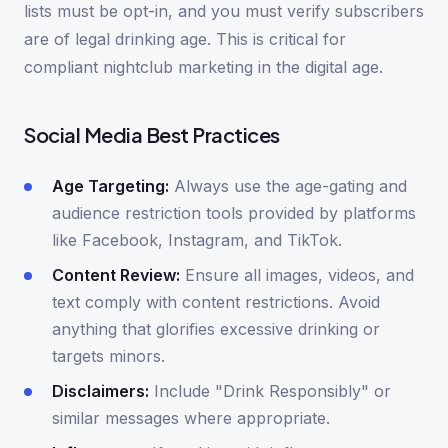
lists must be opt-in, and you must verify subscribers
are of legal drinking age. This is critical for
compliant nightclub marketing in the digital age.
Social Media Best Practices
Age Targeting:
Always use the age-gating and
audience restriction tools provided by platforms
like Facebook, Instagram, and TikTok.
Content Review:
Ensure all images, videos, and
text comply with content restrictions. Avoid
anything that glorifies excessive drinking or
targets minors.
Disclaimers:
Include "Drink Responsibly" or
similar messages where appropriate.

## Task statement
Leave the pictures behind and repeat each entry exactly.

## Answer area
lists must be opt-in, and you must verify subscribers
are of legal drinking age. This is critical for
compliant nightclub marketing in the digital age.
Social Media Best Practices
Age Targeting:
Always use the age-gating and
audience restriction tools provided by platforms
like Facebook, Instagram, and TikTok.
Content Review:
Ensure all images, videos, and
text comply with content restrictions. Avoid
anything that glorifies excessive drinking or
targets minors.
Disclaimers:
Include "Drink Responsibly" or
similar messages where appropriate.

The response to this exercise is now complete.